» Problem to work on
For the material below, return exactly the lines starting at the one holding "TRANSPARENCIA" and ending at the one holding "Bauherrn und dessen Fachplanungen bei der", counting both as part of the range.

» Extracted records
####################

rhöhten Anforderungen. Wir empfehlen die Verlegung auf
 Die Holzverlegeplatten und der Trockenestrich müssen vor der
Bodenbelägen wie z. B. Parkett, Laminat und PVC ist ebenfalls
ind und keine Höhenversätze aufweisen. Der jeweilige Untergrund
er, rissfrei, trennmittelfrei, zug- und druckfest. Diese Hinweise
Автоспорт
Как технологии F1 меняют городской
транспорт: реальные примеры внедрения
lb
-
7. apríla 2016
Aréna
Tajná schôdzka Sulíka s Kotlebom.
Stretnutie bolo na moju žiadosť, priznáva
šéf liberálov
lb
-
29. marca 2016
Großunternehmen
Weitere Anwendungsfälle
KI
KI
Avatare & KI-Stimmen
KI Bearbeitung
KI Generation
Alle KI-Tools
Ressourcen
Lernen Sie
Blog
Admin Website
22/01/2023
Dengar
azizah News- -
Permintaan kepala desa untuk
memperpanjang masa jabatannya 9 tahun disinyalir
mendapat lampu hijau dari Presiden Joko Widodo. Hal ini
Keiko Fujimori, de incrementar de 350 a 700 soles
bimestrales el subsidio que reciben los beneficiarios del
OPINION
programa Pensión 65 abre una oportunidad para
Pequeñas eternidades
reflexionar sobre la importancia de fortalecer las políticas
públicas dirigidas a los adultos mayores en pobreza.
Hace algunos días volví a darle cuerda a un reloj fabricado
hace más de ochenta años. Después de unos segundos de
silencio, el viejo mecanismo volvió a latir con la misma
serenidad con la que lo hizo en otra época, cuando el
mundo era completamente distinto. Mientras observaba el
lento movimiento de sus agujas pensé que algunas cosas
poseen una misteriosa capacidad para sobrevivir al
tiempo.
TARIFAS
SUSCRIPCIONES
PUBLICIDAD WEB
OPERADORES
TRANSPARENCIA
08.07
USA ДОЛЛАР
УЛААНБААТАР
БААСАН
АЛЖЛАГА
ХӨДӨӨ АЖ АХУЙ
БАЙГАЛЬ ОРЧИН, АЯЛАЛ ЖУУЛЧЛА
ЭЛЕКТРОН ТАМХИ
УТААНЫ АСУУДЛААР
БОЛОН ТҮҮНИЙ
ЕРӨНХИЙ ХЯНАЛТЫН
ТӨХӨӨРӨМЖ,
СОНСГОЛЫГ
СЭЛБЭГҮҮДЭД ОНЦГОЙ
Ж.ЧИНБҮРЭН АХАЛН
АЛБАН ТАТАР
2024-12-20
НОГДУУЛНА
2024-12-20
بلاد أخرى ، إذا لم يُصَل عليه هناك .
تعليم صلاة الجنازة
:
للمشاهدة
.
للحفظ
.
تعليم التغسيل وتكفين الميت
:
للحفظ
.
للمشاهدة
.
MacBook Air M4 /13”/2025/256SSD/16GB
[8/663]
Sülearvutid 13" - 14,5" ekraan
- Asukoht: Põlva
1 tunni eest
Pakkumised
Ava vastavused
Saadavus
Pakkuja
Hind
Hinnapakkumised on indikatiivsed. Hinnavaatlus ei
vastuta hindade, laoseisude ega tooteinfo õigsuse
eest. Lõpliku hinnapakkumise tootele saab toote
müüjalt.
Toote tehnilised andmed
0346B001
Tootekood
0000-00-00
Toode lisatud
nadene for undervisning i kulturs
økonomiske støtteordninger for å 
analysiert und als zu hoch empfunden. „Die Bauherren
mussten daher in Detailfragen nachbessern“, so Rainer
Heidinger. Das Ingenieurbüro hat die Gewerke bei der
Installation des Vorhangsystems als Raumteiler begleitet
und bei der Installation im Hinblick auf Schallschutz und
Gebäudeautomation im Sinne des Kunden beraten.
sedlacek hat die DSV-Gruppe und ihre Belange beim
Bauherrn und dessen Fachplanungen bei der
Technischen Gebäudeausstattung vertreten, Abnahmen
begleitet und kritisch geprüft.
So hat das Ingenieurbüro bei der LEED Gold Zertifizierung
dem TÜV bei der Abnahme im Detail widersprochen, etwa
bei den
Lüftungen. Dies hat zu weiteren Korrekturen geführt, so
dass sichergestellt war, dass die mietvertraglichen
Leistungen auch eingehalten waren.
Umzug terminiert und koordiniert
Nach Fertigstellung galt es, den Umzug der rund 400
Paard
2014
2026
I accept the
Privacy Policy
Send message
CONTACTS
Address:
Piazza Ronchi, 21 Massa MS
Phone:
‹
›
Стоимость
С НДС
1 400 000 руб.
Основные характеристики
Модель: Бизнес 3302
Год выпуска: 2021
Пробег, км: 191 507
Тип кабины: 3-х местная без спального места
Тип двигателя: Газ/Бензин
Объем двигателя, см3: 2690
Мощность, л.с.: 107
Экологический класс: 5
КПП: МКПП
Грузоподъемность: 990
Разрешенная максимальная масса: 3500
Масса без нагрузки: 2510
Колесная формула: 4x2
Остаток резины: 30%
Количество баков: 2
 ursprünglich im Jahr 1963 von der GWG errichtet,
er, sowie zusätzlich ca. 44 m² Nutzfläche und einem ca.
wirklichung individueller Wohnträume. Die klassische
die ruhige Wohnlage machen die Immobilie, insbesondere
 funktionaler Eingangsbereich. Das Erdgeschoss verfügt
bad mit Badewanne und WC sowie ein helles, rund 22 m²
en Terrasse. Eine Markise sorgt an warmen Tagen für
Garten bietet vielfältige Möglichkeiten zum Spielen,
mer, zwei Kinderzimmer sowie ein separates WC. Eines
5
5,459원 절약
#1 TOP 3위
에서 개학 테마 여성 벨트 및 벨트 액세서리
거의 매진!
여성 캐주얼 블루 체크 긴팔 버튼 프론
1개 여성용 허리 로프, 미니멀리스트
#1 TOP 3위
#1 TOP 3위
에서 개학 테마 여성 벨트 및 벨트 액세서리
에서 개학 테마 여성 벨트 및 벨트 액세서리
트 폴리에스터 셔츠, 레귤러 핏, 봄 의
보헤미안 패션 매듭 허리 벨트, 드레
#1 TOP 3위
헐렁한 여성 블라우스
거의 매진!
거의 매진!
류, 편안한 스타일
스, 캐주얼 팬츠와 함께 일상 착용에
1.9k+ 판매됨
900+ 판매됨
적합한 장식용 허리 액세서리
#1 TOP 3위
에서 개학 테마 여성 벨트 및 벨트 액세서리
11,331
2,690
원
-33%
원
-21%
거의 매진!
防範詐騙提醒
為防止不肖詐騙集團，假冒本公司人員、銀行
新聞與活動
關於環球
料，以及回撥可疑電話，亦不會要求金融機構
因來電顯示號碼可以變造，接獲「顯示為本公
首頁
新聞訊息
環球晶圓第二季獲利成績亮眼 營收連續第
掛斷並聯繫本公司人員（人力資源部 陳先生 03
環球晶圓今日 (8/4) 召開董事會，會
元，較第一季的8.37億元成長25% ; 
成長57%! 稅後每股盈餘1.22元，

####################

» Answer area
TRANSPARENCIA
08.07
USA ДОЛЛАР
УЛААНБААТАР
БААСАН
АЛЖЛАГА
ХӨДӨӨ АЖ АХУЙ
БАЙГАЛЬ ОРЧИН, АЯЛАЛ ЖУУЛЧЛА
ЭЛЕКТРОН ТАМХИ
УТААНЫ АСУУДЛААР
БОЛОН ТҮҮНИЙ
ЕРӨНХИЙ ХЯНАЛТЫН
ТӨХӨӨРӨМЖ,
СОНСГОЛЫГ
СЭЛБЭГҮҮДЭД ОНЦГОЙ
Ж.ЧИНБҮРЭН АХАЛН
АЛБАН ТАТАР
2024-12-20
НОГДУУЛНА
2024-12-20
بلاد أخرى ، إذا لم يُصَل عليه هناك .
تعليم صلاة الجنازة
:
للمشاهدة
.
للحفظ
.
تعليم التغسيل وتكفين الميت
:
للحفظ
.
للمشاهدة
.
MacBook Air M4 /13”/2025/256SSD/16GB
[8/663]
Sülearvutid 13" - 14,5" ekraan
- Asukoht: Põlva
1 tunni eest
Pakkumised
Ava vastavused
Saadavus
Pakkuja
Hind
Hinnapakkumised on indikatiivsed. Hinnavaatlus ei
vastuta hindade, laoseisude ega tooteinfo õigsuse
eest. Lõpliku hinnapakkumise tootele saab toote
müüjalt.
Toote tehnilised andmed
0346B001
Tootekood
0000-00-00
Toode lisatud
nadene for undervisning i kulturs
økonomiske støtteordninger for å 
analysiert und als zu hoch empfunden. „Die Bauherren
mussten daher in Detailfragen nachbessern“, so Rainer
Heidinger. Das Ingenieurbüro hat die Gewerke bei der
Installation des Vorhangsystems als Raumteiler begleitet
und bei der Installation im Hinblick auf Schallschutz und
Gebäudeautomation im Sinne des Kunden beraten.
sedlacek hat die DSV-Gruppe und ihre Belange beim
Bauherrn und dessen Fachplanungen bei der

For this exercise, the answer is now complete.